Task instructions ▸
Could you output the entries that follow exactly, omitting any pictures they contain?

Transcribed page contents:
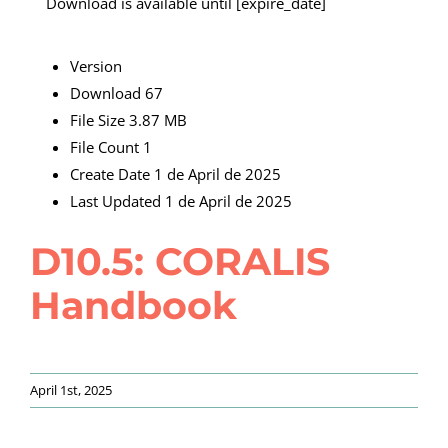
Download is available until [expire_date]
Version
Download
67
File Size
3.87 MB
File Count
1
Create Date
1 de April de 2025
Last Updated
1 de April de 2025
D10.5: CORALIS
Handbook
April 1st, 2025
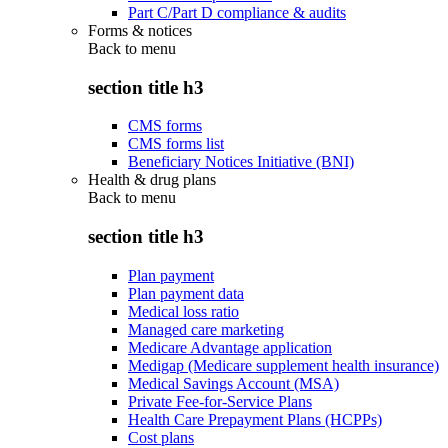
Part C/Part D compliance & audits
Forms & notices
Back to
menu
section title h3
CMS forms
CMS forms list
Beneficiary Notices Initiative (BNI)
Health & drug plans
Back to
menu
section title h3
Plan payment
Plan payment data
Medical loss ratio
Managed care marketing
Medicare Advantage application
Medigap (Medicare supplement health insurance)
Medical Savings Account (MSA)
Private Fee-for-Service Plans
Health Care Prepayment Plans (HCPPs)
Cost plans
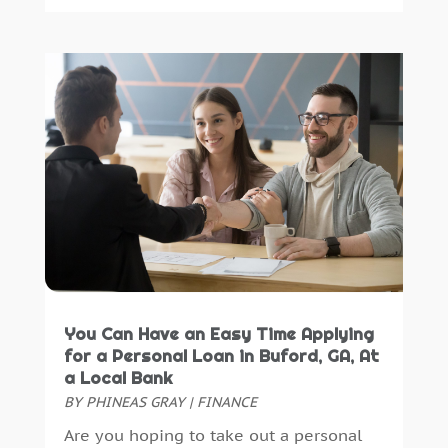
You Can Have an Easy Time Applying
for a Personal Loan in Buford, GA, At
a Local Bank
BY
PHINEAS GRAY
|
FINANCE
Are you hoping to take out a personal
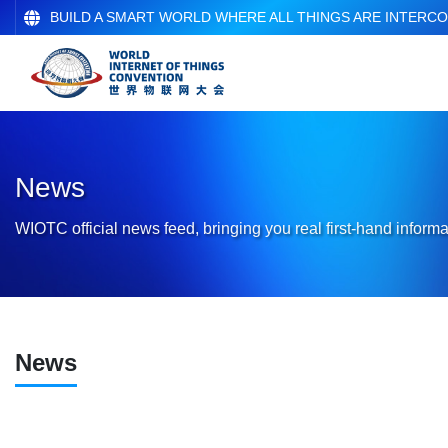
BUILD A SMART WORLD WHERE ALL THINGS ARE INTERC
News
WIOTC official news feed, bringing you real first-hand informa
News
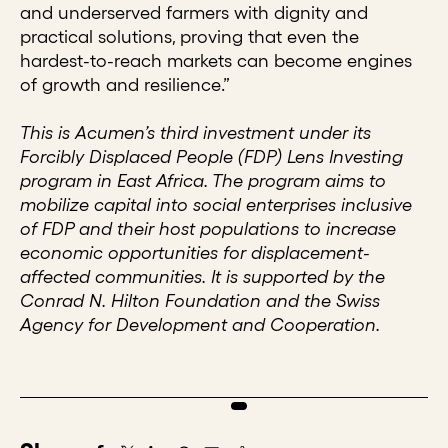
and underserved farmers with dignity and
practical solutions, proving that even the
hardest-to-reach markets can become engines
of growth and resilience.”
This is Acumen’s third investment under its
Forcibly Displaced People (FDP) Lens Investing
program in East Africa. The program aims to
mobilize capital into social enterprises inclusive
of FDP and their host populations to increase
economic opportunities for displacement-
affected communities. It is supported by the
Conrad N. Hilton Foundation and the Swiss
Agency for Development and Cooperation.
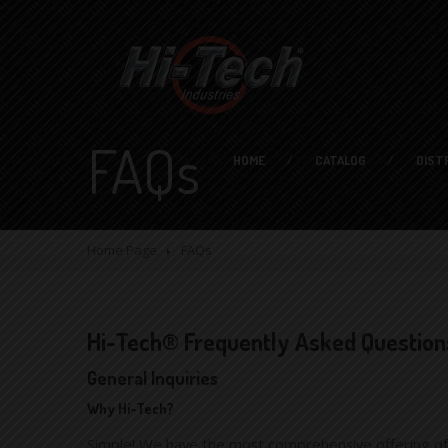
FAQs
HOME
CATALOG
DIST
Home Page
FAQs
Hi-Tech® Frequently Asked Question
General Inquiries
Why Hi-Tech?
Simple! We have the most comprehensive offering of i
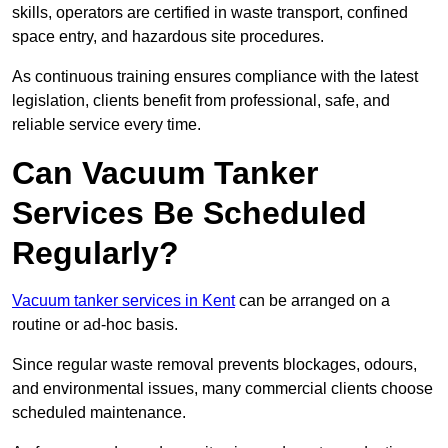
skills, operators are certified in waste transport, confined
space entry, and hazardous site procedures.
As continuous training ensures compliance with the latest
legislation, clients benefit from professional, safe, and
reliable service every time.
Can Vacuum Tanker
Services Be Scheduled
Regularly?
Vacuum tanker services in Kent
can be arranged on a
routine or ad-hoc basis.
Since regular waste removal prevents blockages, odours,
and environmental issues, many commercial clients choose
scheduled maintenance.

Expected output ▸
Download is available until [expire_date]
Version
Download
67
File Size
3.87 MB
File Count
1
Create Date
1 de April de 2025
Last Updated
1 de April de 2025
D10.5: CORALIS
Handbook
April 1st, 2025
Part C/Part D compliance & audits
Forms & notices
Back to
menu
section title h3
CMS forms
CMS forms list
Beneficiary Notices Initiative (BNI)
Health & drug plans
Back to
menu
section title h3
Plan payment
Plan payment data
Medical loss ratio
Managed care marketing
Medicare Advantage application
Medigap (Medicare supplement health insurance)
Medical Savings Account (MSA)
Private Fee-for-Service Plans
Health Care Prepayment Plans (HCPPs)
Cost plans
You Can Have an Easy Time Applying
for a Personal Loan in Buford, GA, At
a Local Bank
BY
PHINEAS GRAY
|
FINANCE
Are you hoping to take out a personal
BUILD A SMART WORLD WHERE ALL THINGS ARE INTERC
News
WIOTC official news feed, bringing you real first-hand informa
News
and underserved farmers with dignity and
practical solutions, proving that even the
hardest-to-reach markets can become engines
of growth and resilience.”
This is Acumen’s third investment under its
Forcibly Displaced People (FDP) Lens Investing
program in East Africa. The program aims to
mobilize capital into social enterprises inclusive
of FDP and their host populations to increase
economic opportunities for displacement-
affected communities. It is supported by the
Conrad N. Hilton Foundation and the Swiss
Agency for Development and Cooperation.
FAQs
HOME
CATALOG
DIST
Home Page
FAQs
Hi-Tech® Frequently Asked Question
General Inquiries
Why Hi-Tech?
Simple! We have the most comprehensive offering of i
skills, operators are certified in waste transport, confined
space entry, and hazardous site procedures.
As continuous training ensures compliance with the latest
legislation, clients benefit from professional, safe, and
reliable service every time.
Can Vacuum Tanker
Services Be Scheduled
Regularly?
Vacuum tanker services in Kent
can be arranged on a
routine or ad-hoc basis.
Since regular waste removal prevents blockages, odours,
and environmental issues, many commercial clients choose
scheduled maintenance.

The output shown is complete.